As might be expected, a number of private lawsuits, too numerous to mention here, have also been filed on behalf of transgender plaintiffs throughout the country. However, the Court in one in particular case, Schroer v. Billington (D.D.C. 2008), in my judgment deftly summarized the basic reason that transgender discrimination violates Title In that case the court compared the Plaintiff’s claim to one in which an employee is fired because she converted from Christianity to Judaism, even though the employer does not discriminate against Christians or Jews generally but only “converts.” The Court reasoned that “since such an action would be a clear case of discrimination …” because of religion, “Title VII’s prohibition of discrimination … because of sex must correspondingly encompass discrimination because of a change of sex.”
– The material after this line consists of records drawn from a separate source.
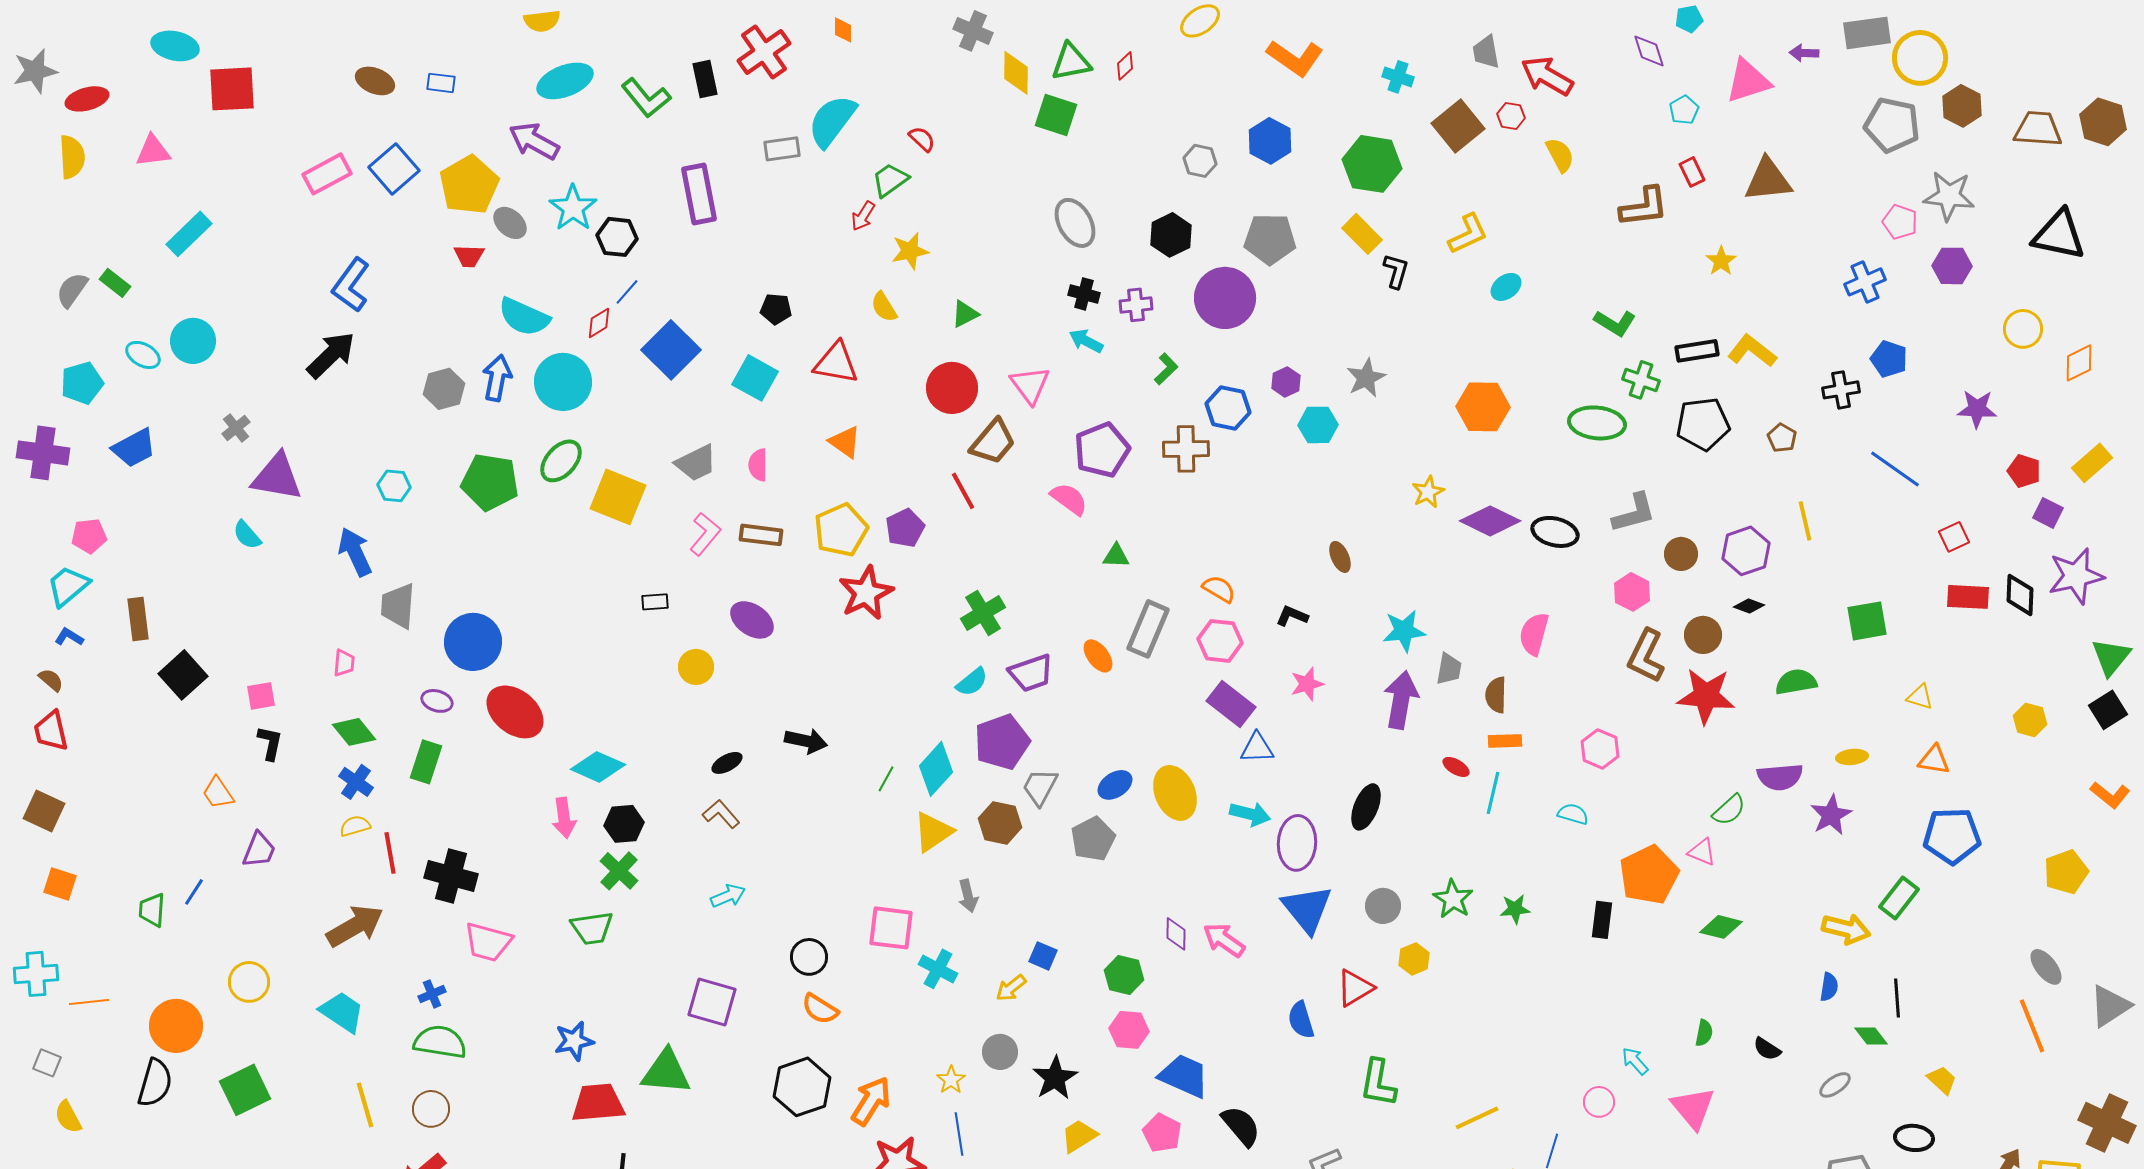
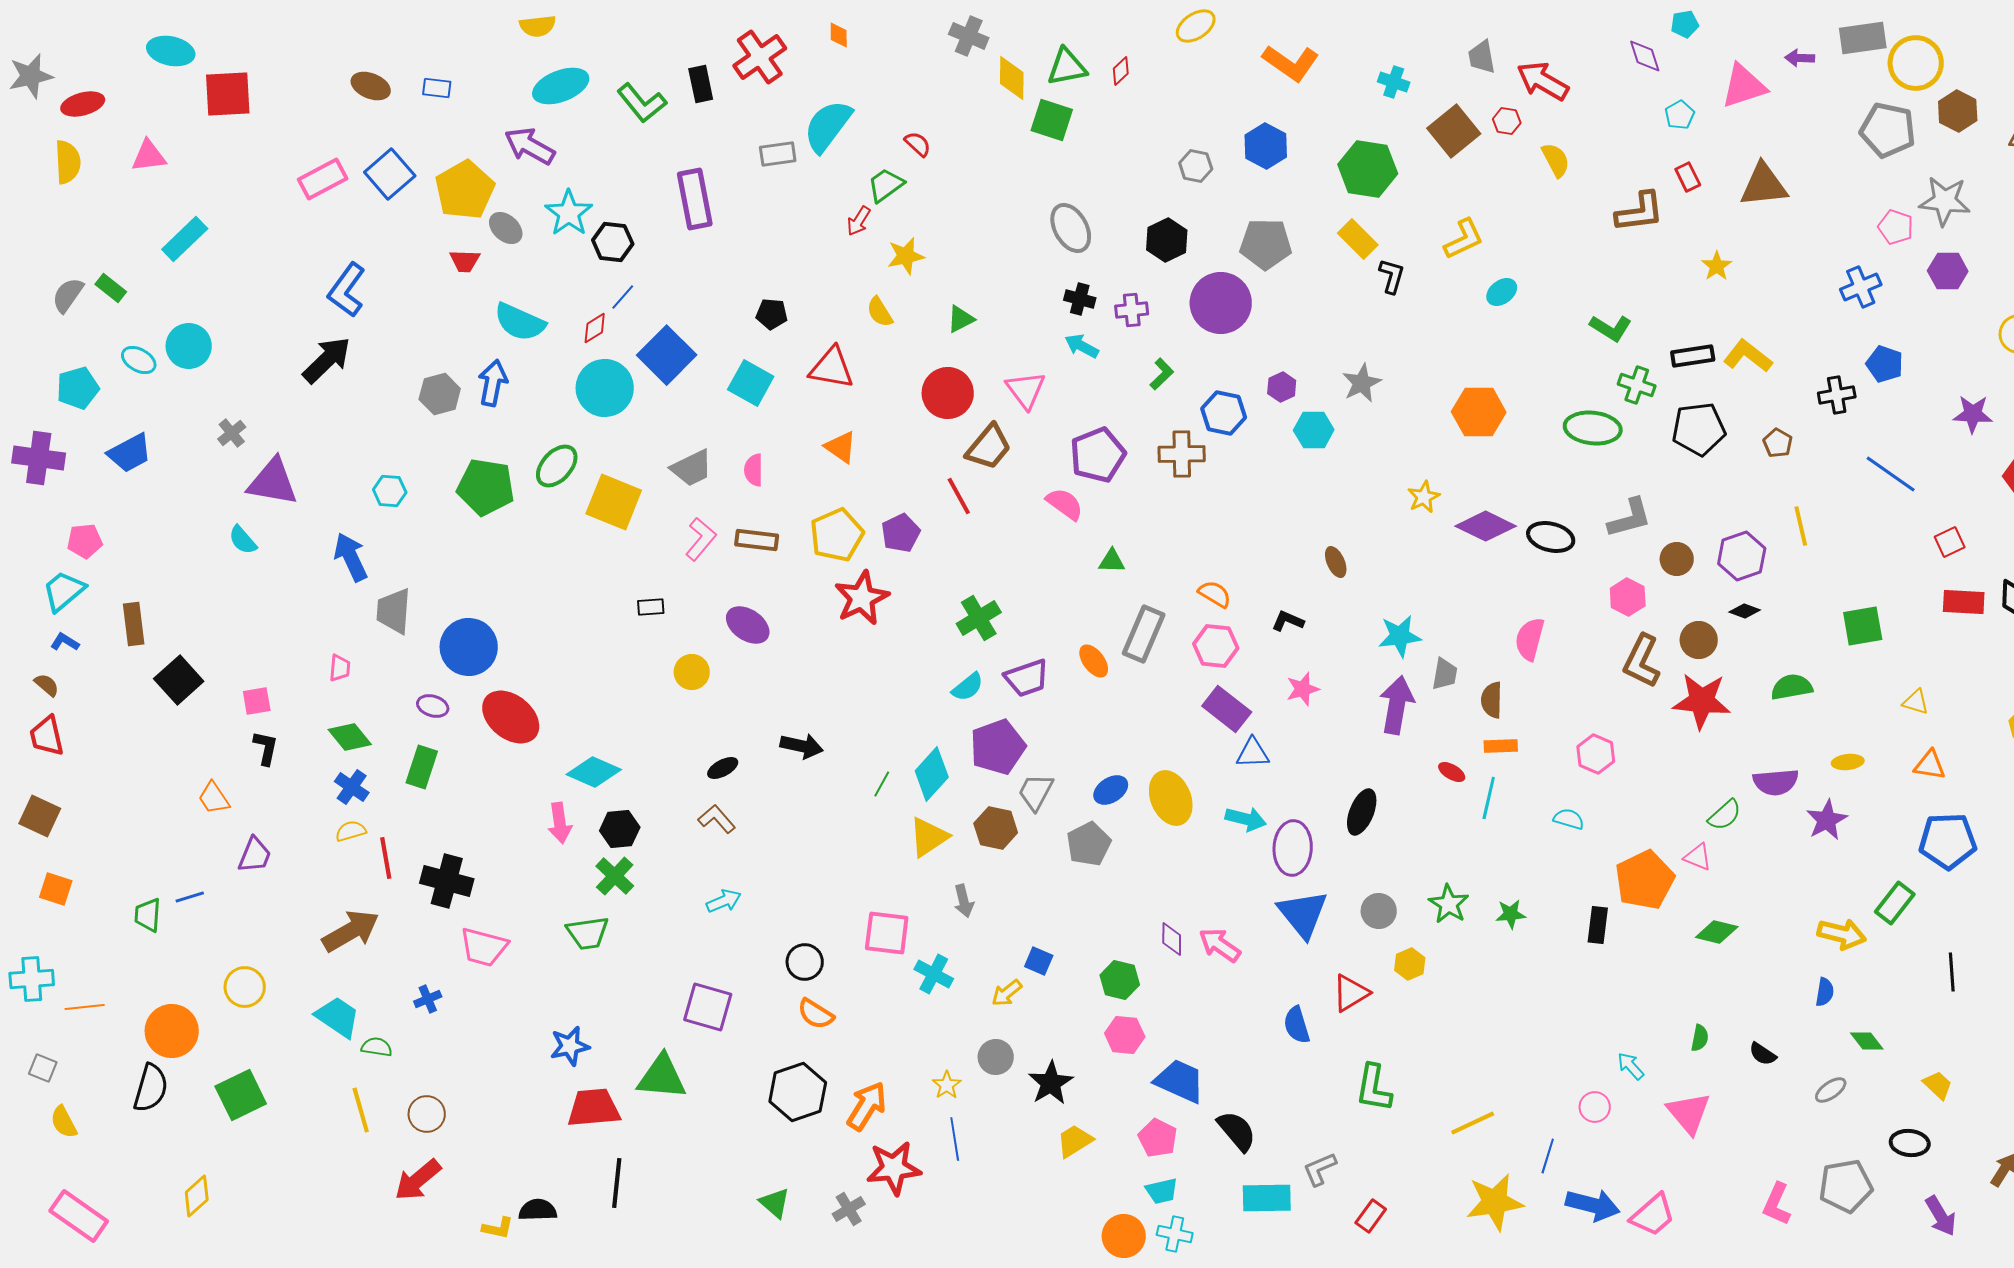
cyan circle: (563, 382) -> (605, 388), moved
blue line: (194, 892) -> (190, 897), turned 40
black line: (1897, 998) -> (1952, 972), moved
green semicircle: (440, 1042) -> (377, 1047), moved, size x0.6

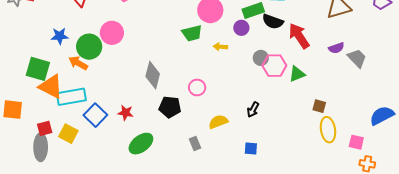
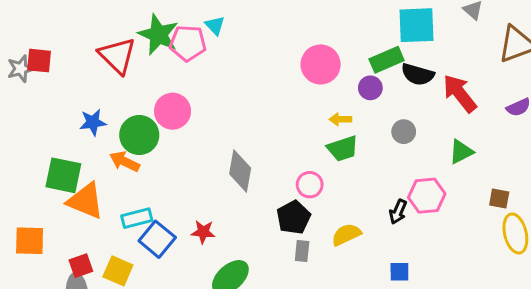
green trapezoid: (192, 33) -> (343, 149), moved
pink hexagon: (274, 66) -> (427, 196), moved
cyan rectangle: (71, 97) -> (137, 218), moved, size x0.7
black pentagon: (170, 107) -> (294, 217), moved, turned -30
gray rectangle: (195, 143) -> (302, 251), moved, turned 32

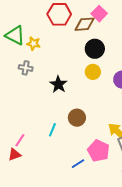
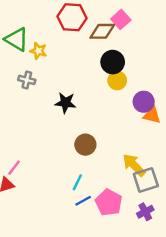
yellow circle: (93, 72) -> (117, 80), moved
black star: (58, 84) -> (65, 103), turned -30
cyan line: (52, 130) -> (77, 182), moved
pink pentagon: (98, 151) -> (109, 202), moved

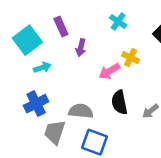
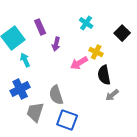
cyan arrow: (42, 67) -> (25, 60), turned -96
black semicircle: (119, 102) -> (104, 75), moved
gray semicircle: (81, 111) -> (56, 95), turned -114

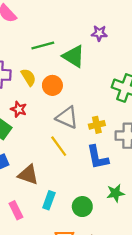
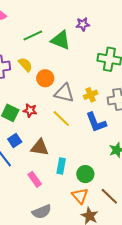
purple star: (99, 33) -> (83, 24), moved
orange circle: (52, 85) -> (45, 78), moved
red star: (19, 109) -> (30, 110), moved
green circle: (82, 207) -> (85, 174), moved

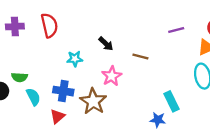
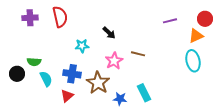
brown line: (140, 56) -> (138, 54), moved
cyan rectangle: (172, 101) -> (144, 93), moved
blue star: (158, 120) -> (120, 99), moved

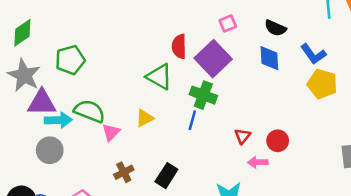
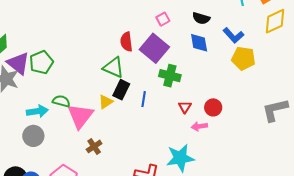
green cross: (203, 95) -> (170, 76), moved
purple triangle: (42, 103) -> (18, 63), moved, turned 45
green semicircle: (89, 111) -> (61, 101), size x0.7
pink triangle: (111, 132) -> (80, 116), size x1.8
black rectangle: (166, 176) -> (121, 90), moved

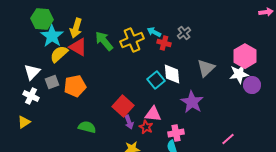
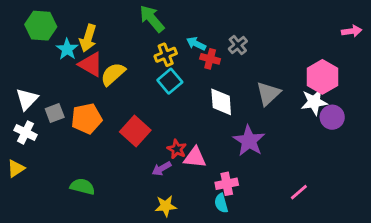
pink arrow: (266, 12) -> (352, 31), moved
cyan star: (52, 36) -> (67, 49), moved, size x0.7
yellow cross: (132, 40) -> (166, 55), size x0.7
green arrow: (104, 41) -> (152, 19), moved
yellow semicircle: (59, 54) -> (113, 74), moved
cyan square: (156, 80) -> (170, 81), moved
red square: (123, 106) -> (135, 131), moved
purple arrow: (129, 122) -> (162, 169), turned 80
green semicircle: (87, 127) -> (82, 187), moved
red star: (146, 127) -> (177, 149), moved

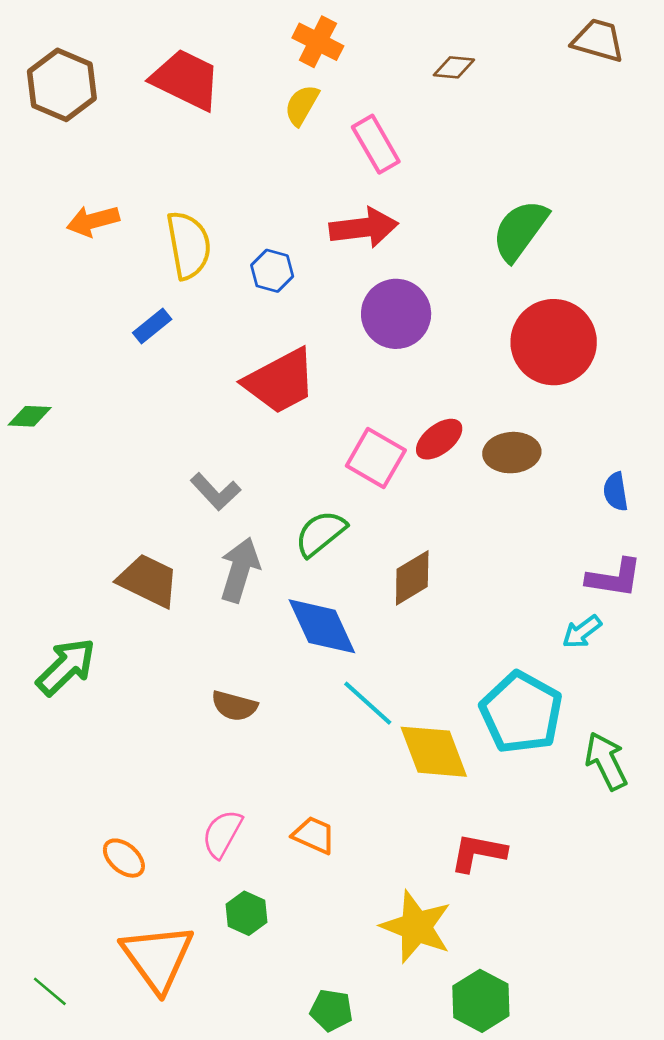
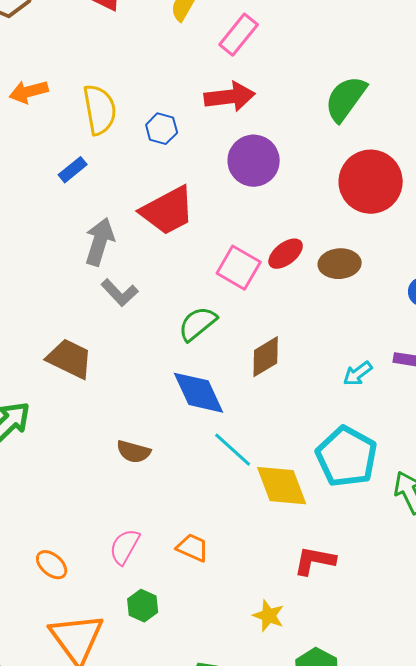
pink rectangle: (376, 144) -> (239, 35), turned 69
gray arrow: (240, 570) -> (100, 242), moved
cyan arrow: (582, 632) -> (358, 374), moved
yellow star: (416, 927) -> (269, 616), size x0.6

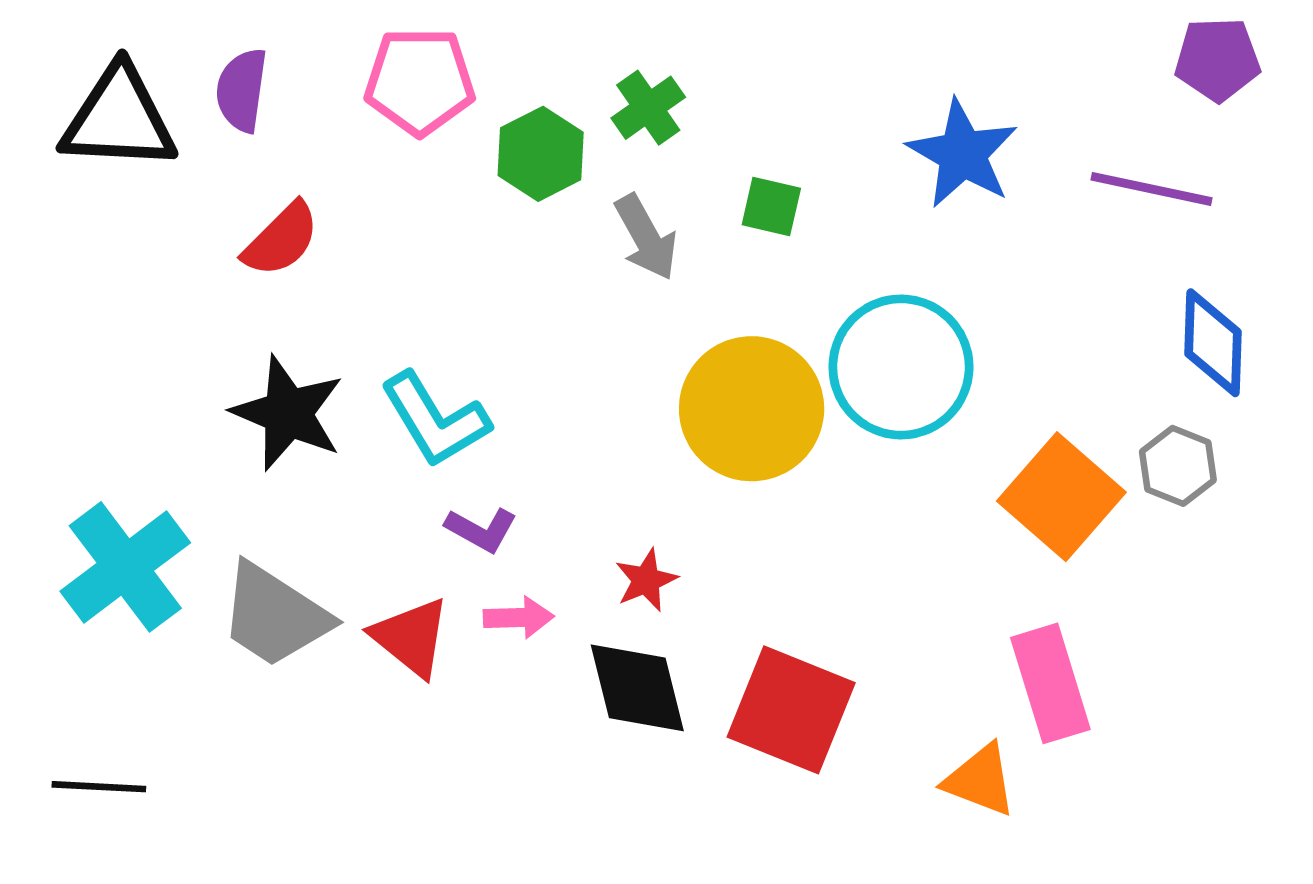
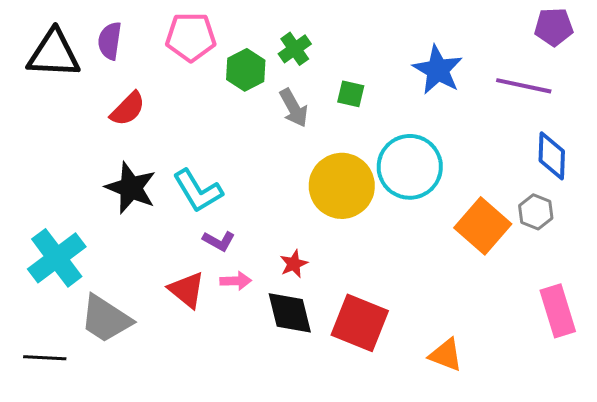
gray trapezoid: (275, 615) -> (106, 319), moved
pink rectangle: (1050, 683) -> (558, 311), moved

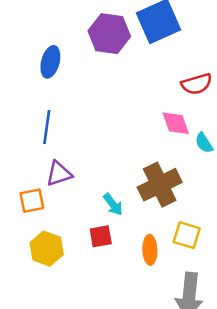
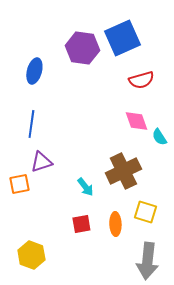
red semicircle: (197, 84) -> (141, 80), moved
red square: (101, 236) -> (81, 224), moved
yellow hexagon: (47, 249) -> (31, 255), moved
Finally it should be mentioned that on July 23, a much broader measure entitled “The Equality Act” was introduced by members of both the House and the Senate in their respective chambers. In substance The Equality Act would be an amendment to Title VII containing provisions that would broadly prohibit discrimination on the basis of sexual orientation and gender identity not only in employment but also including housing, public schools, banks, and would prevent other entities from using the Religious Restoration Act as a shield against discrimination claims. This Bill is much broader than the Employment Non-Discrimination Act, (ENDA) which had been introduced several times but not passed since 2007. The Equality Act is apparently a reaction to the Supreme Court's holding in Burwell v. Hobby Lobby. It will be interesting to see what happens to this new Act (we expect that not much will happen to it).